Gene expression analysis by RT-qPCR

We used TRIzol for all RNA extraction process following the manufacturer’s instructions. For RT-qPCR analysis, 2 μg RNAs was subjected to a step-by-step process to generates the cDNA. We used18S rRNA or GAPDH as internal controls. Samples were analyzed in triplicates (of three biological replicates), and quantification was performed by comparing the values obtained at the fractional number of a cycle at which the amount of amplified target reaches a fixed (Ct) threshold. For evaluation of the differences in means between the two groups in the analysis of the rRNA abundance and for the alteration in ribosomal proteins (RP) genes, we used two-way ANOVA followed by Sidak’s multiple comparisons test, since Sidak’s theorem provides a more rigorous multiple comparison method by adjusting the significance level [96]. Alike, for the nuclear and cytoplasmic fractionations assays followed by qPCR analysis in shCTR and shWRN cells, we used two-way ANOVA followed by Sidak’s multiple comparisons test. All these statistical analyses were performed using GraphPad Prism Version 8.3.0 for Windows GraphPad Software, San Diego, California USA (GraphPad Prism, RRID:SCR_002798) Version 8.4.2. Experiments for the analysis of WS patient-derived fibroblast and recovery of WRN protein in HeLa cells were conducted twice, thus we calculated the mean ± SEM of two biological replicates without statistical analysis.
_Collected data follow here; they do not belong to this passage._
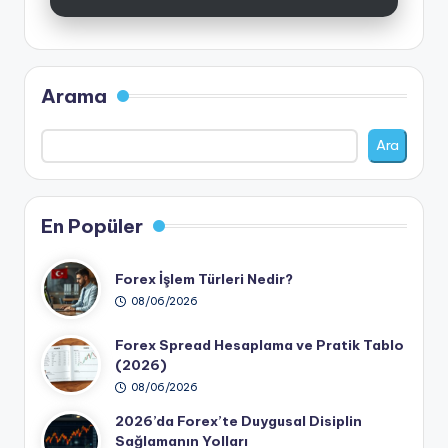
Arama
Ara
En Popüler
Forex İşlem Türleri Nedir?
08/06/2026
Forex Spread Hesaplama ve Pratik Tablo
(2026)
08/06/2026
2026’da Forex’te Duygusal Disiplin
Sağlamanın Yolları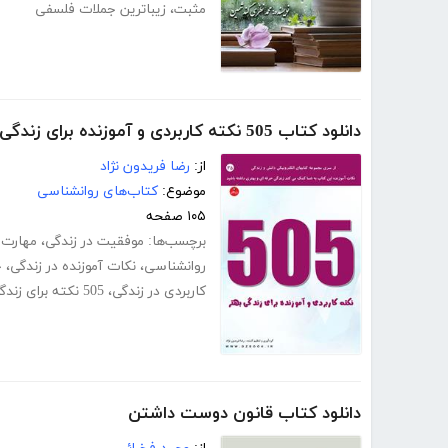
مثبت
،
زیباترین جملات فلسفی
دانلود کتاب 505 نکته کاربردی و آموزنده برای زندگی بهتر
از:
رضا فریدون نژاد
موضوع:
کتاب‌های روانشناسی
۱۰۵ صفحه
برچسب‌ها:
موفقیت در زندگی
،
مهارت 
روانشناسی
،
نکات آموزنده در زندگی
،
ج
کاربردی در زندگی
،
505 نکته برای زندگی بهتر
دانلود کتاب قانون دوست داشتن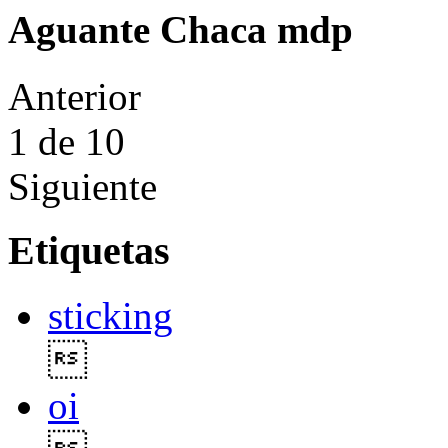
Aguante Chaca mdp
Anterior
1
de 10
Siguiente
Etiquetas
sticking

oi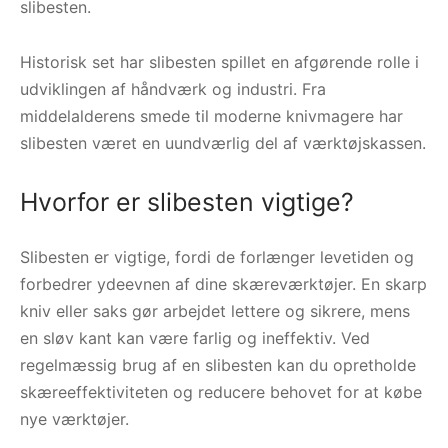
slibesten.
Historisk set har slibesten spillet en afgørende rolle i
udviklingen af håndværk og industri. Fra
middelalderens smede til moderne knivmagere har
slibesten været en uundværlig del af værktøjskassen.
Hvorfor er slibesten vigtige?
Slibesten er vigtige, fordi de forlænger levetiden og
forbedrer ydeevnen af dine skæreværktøjer. En skarp
kniv eller saks gør arbejdet lettere og sikrere, mens
en sløv kant kan være farlig og ineffektiv. Ved
regelmæssig brug af en slibesten kan du opretholde
skæreeffektiviteten og reducere behovet for at købe
nye værktøjer.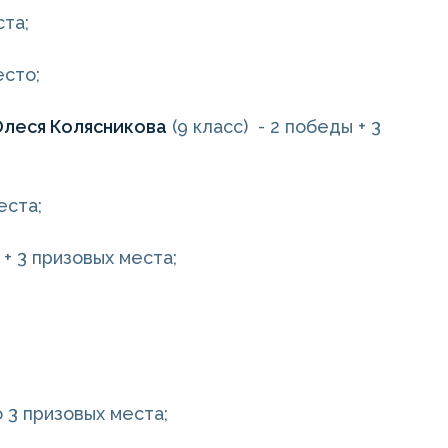
ста;
есто;
Олеся Колясникова
(9 класс) - 2 победы + 3
места;
 + 3 призовых места;
по 3 призовых места;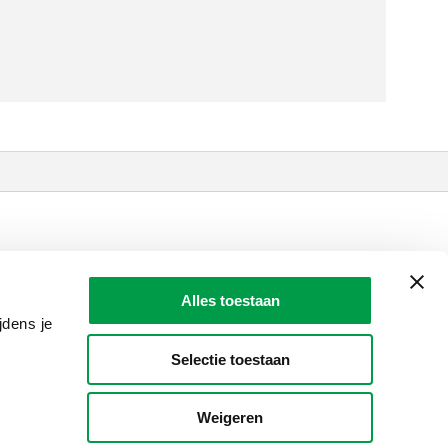
LAIO AWARDS
Contact
Alles toestaan
en, meldingen & fraudebestrijding
jdens je
Selectie toestaan
Weigeren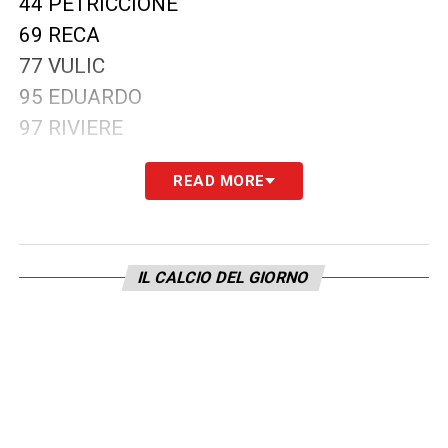
44 PETRICCIONE
69 RECA
77 VULIC
95 EDUARDO
97 RIVIERE
READ MORE
LA PLAYLIST DELLE NOSTRE TOP NEWS
IL CALCIO DEL GIORNO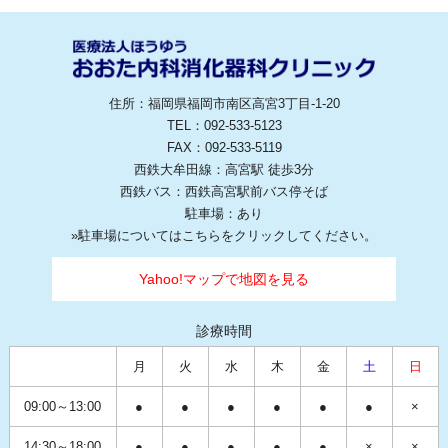
住所：福岡県福岡市南区高宮3丁目-1-20
TEL：092-533-5123
FAX：092-533-5119
西鉄大牟田線：高宮駅 徒歩3分
西鉄バス：西鉄高宮駅前バス停そば
駐車場：あり
»
駐車場についてはこちらをクリックしてください。
Yahoo!マップで地図を見る
診療時間
月
火
水
木
金
土
日
09:00～13:00
●
●
●
●
●
●
×
14:30～18:00
●
●
●
●
●
×
×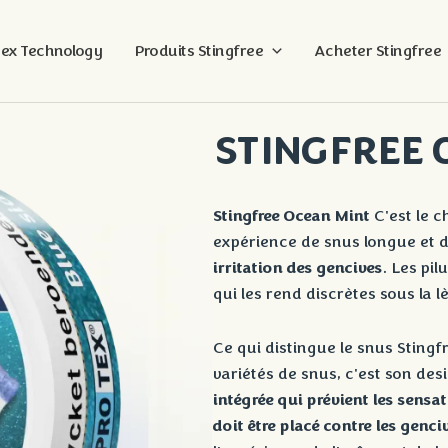
tex Technology
Produits Stingfree
Acheter Stingfree
STINGFREE 
Stingfree Ocean Mint
C'est le c
expérience de snus longue et
irritation des gencives
. Les pi
qui les rend discrètes sous la l
Ce qui distingue le snus Stingf
variétés de snus, c'est son de
intégrée qui prévient les sensat
doit être placé contre les genci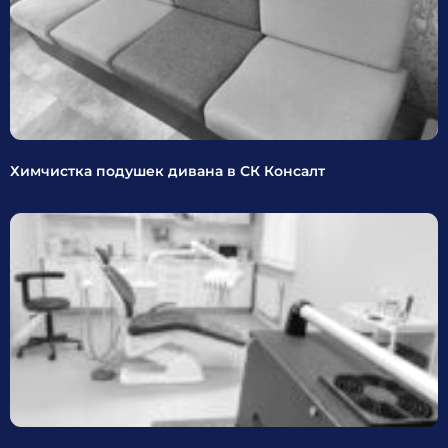
Химчистка подушек дивана в СК Консалт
Immunofluorescence and stress granules formation (SG) assay

To induce SGs formation in shCTR and shWRN cells, the cells were treated with sodium arsenate after dox treatment. After fixing, the cells were permeabilized and blocked before labeling with the appropriate primary and secondary antibodies using Phalloidin and DAPI as counterstain. The samples were mounted using HardSet Antifade Mounting Medium and curated for 24 h in the dark at RT before visualized. The samples were visualized using a confocal laser scanning microscope (Nikon).

mRNA fluorescence in situ hybridization (FISH)
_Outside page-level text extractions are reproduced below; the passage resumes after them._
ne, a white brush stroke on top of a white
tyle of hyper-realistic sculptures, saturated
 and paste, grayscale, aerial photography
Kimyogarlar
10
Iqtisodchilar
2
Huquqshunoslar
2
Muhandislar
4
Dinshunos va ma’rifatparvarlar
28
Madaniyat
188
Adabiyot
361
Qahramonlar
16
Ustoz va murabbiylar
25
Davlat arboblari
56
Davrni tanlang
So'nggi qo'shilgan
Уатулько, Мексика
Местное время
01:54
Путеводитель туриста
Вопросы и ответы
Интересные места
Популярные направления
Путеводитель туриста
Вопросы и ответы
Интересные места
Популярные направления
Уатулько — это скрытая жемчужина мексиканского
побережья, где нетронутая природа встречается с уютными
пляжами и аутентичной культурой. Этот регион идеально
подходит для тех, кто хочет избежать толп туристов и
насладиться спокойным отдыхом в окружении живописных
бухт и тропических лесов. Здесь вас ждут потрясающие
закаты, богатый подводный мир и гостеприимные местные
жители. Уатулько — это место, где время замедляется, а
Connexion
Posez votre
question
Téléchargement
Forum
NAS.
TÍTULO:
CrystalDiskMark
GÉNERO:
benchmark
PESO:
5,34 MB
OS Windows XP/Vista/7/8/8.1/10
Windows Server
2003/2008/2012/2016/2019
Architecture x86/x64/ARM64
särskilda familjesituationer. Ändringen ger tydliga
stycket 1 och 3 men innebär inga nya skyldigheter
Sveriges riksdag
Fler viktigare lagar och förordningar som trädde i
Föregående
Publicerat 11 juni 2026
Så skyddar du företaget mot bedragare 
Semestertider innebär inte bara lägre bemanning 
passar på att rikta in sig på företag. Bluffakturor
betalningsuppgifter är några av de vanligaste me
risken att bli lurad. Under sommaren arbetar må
RNA FISH was performed as previously described in Viphakone, N. et al., 2012 [55] with some modifications. A completed detailed protocol is found in the Supplemental Information. For the FISH analysis we used two-tailed unpaired t test, using GraphPad Prism Version 8.3.0 for Windows GraphPad Software, San Diego, California USA.
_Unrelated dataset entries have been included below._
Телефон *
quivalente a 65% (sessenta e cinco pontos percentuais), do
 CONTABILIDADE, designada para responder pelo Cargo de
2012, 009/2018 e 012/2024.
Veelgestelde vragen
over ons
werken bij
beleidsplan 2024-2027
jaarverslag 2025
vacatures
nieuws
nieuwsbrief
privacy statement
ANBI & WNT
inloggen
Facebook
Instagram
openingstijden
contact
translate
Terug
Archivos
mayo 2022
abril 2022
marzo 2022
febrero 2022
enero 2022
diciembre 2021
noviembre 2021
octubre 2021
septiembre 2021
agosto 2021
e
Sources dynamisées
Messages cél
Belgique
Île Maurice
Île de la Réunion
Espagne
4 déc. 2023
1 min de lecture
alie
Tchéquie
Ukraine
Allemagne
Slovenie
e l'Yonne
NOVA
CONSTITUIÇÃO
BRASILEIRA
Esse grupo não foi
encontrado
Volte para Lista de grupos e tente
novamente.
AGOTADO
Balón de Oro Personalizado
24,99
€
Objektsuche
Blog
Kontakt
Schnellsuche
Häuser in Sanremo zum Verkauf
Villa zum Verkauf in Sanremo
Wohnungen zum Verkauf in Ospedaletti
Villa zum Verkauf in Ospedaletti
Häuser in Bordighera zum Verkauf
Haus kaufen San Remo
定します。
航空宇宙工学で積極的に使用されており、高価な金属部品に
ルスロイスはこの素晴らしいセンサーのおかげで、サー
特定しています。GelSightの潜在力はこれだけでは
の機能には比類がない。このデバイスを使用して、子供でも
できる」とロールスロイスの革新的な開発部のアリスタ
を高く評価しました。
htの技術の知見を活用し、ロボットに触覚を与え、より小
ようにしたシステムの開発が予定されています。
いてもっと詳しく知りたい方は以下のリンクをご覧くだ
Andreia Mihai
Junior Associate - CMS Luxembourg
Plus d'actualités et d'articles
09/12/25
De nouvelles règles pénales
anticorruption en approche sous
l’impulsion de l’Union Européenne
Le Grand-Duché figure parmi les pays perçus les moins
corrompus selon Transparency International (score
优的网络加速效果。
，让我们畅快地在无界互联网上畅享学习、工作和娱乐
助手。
Co-Immunoprecipitation assays

We used whole cell lysates for co-immunoprecipitation (Co-IP) assays. The clarified extracts were incubated with the antibodies indicated in the main text and Supplementary Table 1. The immunocomplexes were recovered using equilibrated Protein G Magnetic Beads (NEB S1430S) and eluates were resolved by SDS-PAGE and probed with the respective antibodies and detected by ECL reaction using X-ray films.

mRNA pull down assay

HeLa cells at 75% confluency were washed with ice-cold 1X PBS twice, scraped off from the plates and pelleted by centrifugation at 1500 x g for 5 min at 4 °C. The cell pellets were resuspended, divided into two equal volumes in RNase/DNase-free pre-chilled 1.5 mL tubes and pelleted again. Cells were lysate for 1.5 h on ice with Lysis Buffer (see Supplemental Information) for 30 min on ice, the crude extracts were clarified at 15,000 x g for 30 min at 4 °C and supernatants transferred to a new RNase/DNase-free ice-chilled tube. An aliquot was used to assay RNA integrity. mRNA was pulled down using Oligo (dT) Magnetic Beads for 2 h at 4 °C in a roller mixer and an aliquot was used again to assay RNA integrity. After extensive washes, the bound material was eluted by adding loading buffer and heating at 95 °C for 5 min. The eluates were resolved by SDS-PAGE and subjected to Western blot analysis.

Analysis of mTOR and p70S6K1

shWRN and control HeLa cells were incubated for five days in the presence of dox. During the time course, fresh media with doxycycline was added to the cell each day. At each time point, the cells were washed with ice-cold 1X PBS twice, scraped off from the plates and pelleted by centrifugation at 1500 x g for 5 min at 4 °C. The cells were then lysed on ice for 1 h with Lysis Buffer. After clarification by centrifugation, the protein concentration was measured by Bradford Assay and samples were resolved on 8% PAA gels. After electro-transfer, the membranes were probed using the indicated antibody.